Tidak ada yang aku ingat. Hanya saja, semenjak itu, aku terbiasa dengan sosok lain yang berada di sekitarku.

**
Kelas lima SD, aku melihat sosok gadis yang menggantung tepat di atas meja belajarku, saat pelajaran Agama Islam. Tidak ada yang melihat lagi, kakinya yang kotor bergelayut tepat di depan mataku. Ketika perlahan aku berusaha untuk melihat apa yang menggelayut, mataku tertuju pada matanya yang melotot, tangannya terkulai mengudara. Mata itu, menatapku kosong, pedih, sakit dan kejam.

**
Pernah juga, saat kelas dua SMP, hasrat untuk buang air di kamar mandi sekolah harus aku tahan hingga sampai di rumah. Ketika itu kami sedang mengikuti pelantikan anggota OSIS, yang memakan waktu hingga saat Magrib tiba. Ketika, aku benar-benar kebelet, dan saat hendak masuk ke dalam kamar mandi. Seorang ibu menggunakan kebaya berwarna hijau, dengan rambut di sanggul, wajah yang datar, putih dan pucat. Memanggilku, kemudian memarahiku untuk tidak masuk ke dalam kamar mandi.

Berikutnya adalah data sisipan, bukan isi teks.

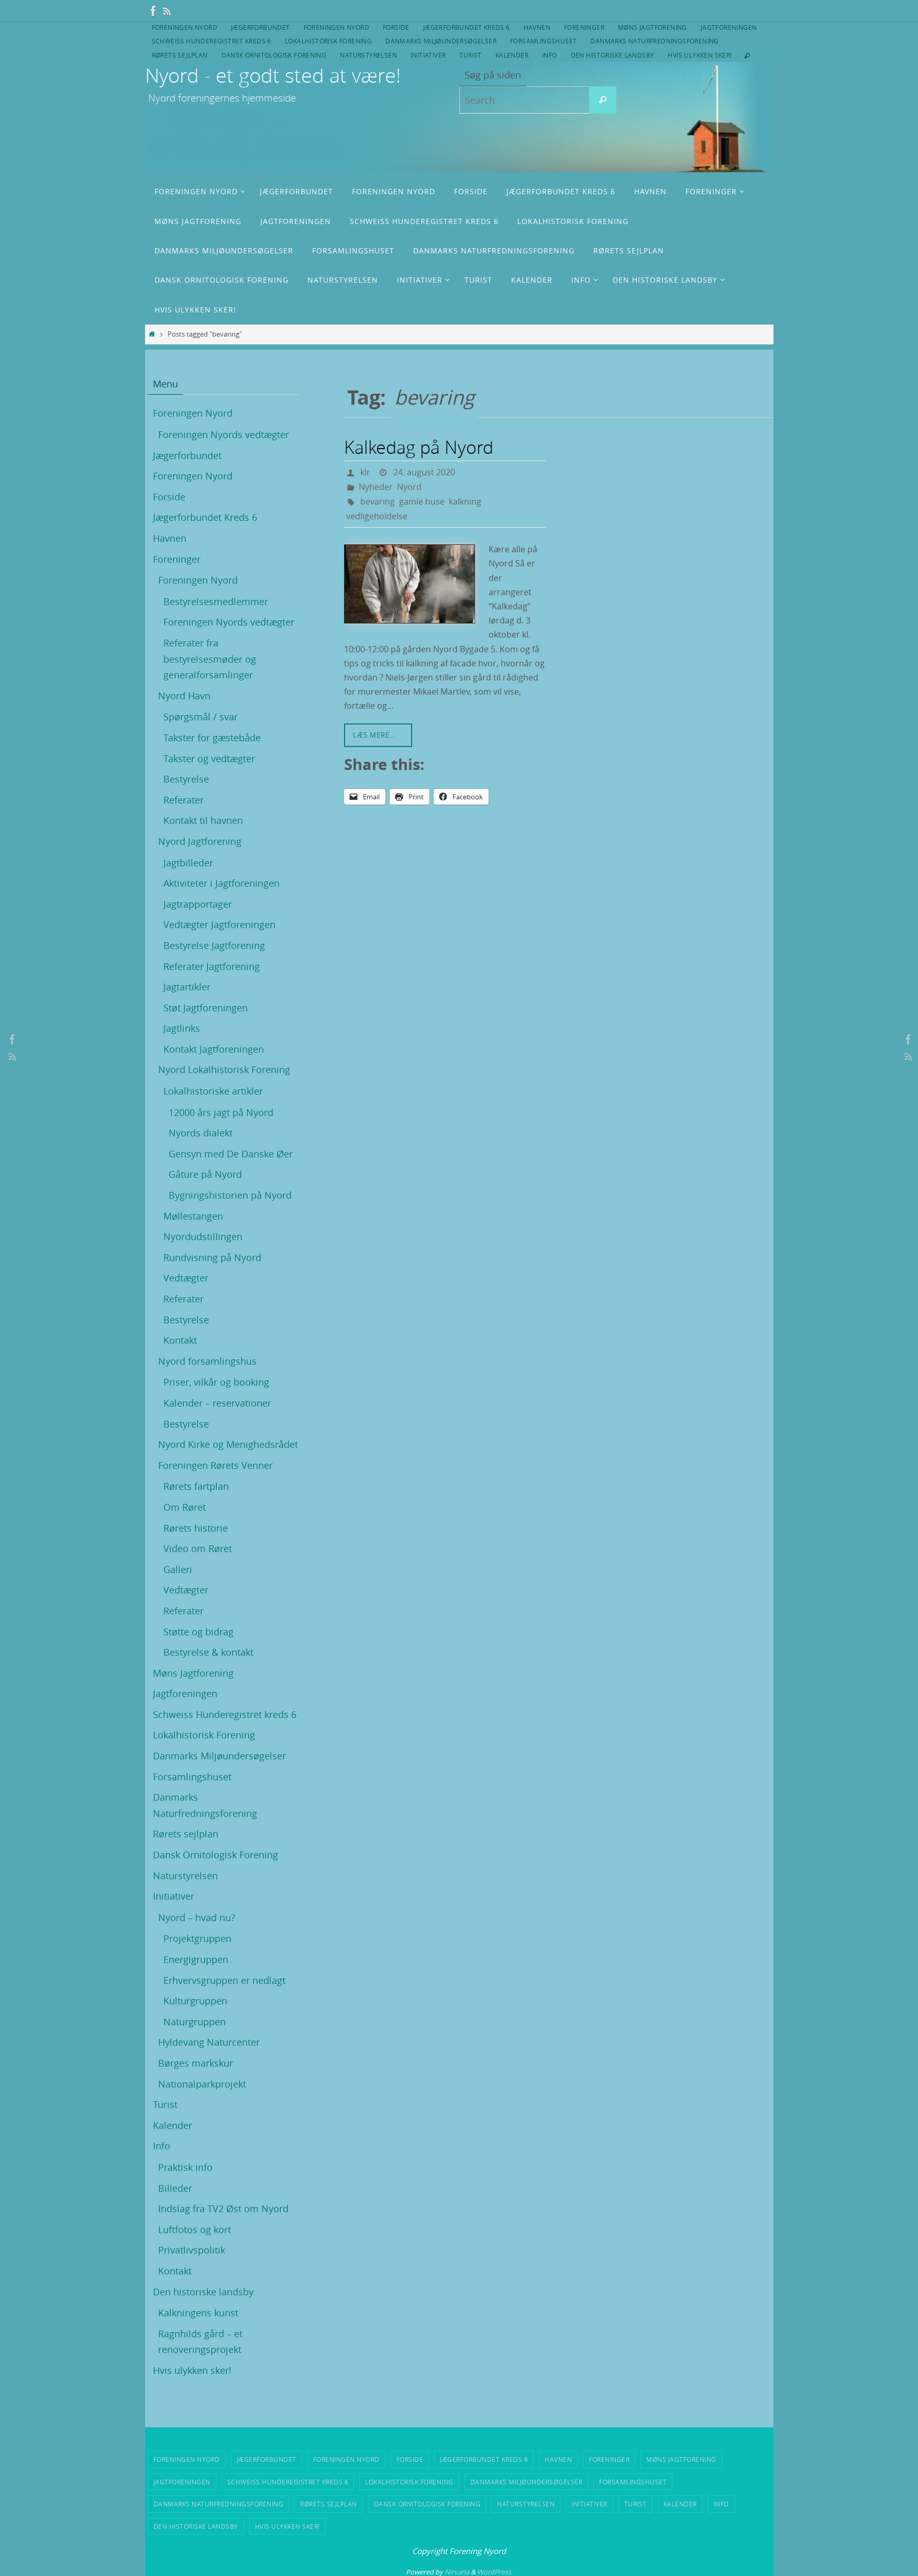 This screenshot has width=918, height=2576. I want to click on Schweiss Hunderegistret kreds 6, so click(211, 41).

Tubuhku merinding, kakiku bahkan berat untuk melangkah pergi. Seperti ada sesuatu yang membebani langkahku. Dan tidak lama sebelum azan Magrib berkumandang, terdengar suara teriakan dari dalam kamar mandi, dan kemudian bagai terkena angin kencang, pintu kamar mandi tertutup kencang.

Mereka ada dimana-mana, bahkan sering berada di sebelah kanan atau kirimu, menunggu untuk berbincang denganmu.

Tulisan ini diikutsertakan dalam #Jumatulis


0 comments:

Post a Comment

Silakan berkomentar sesuka hati! :)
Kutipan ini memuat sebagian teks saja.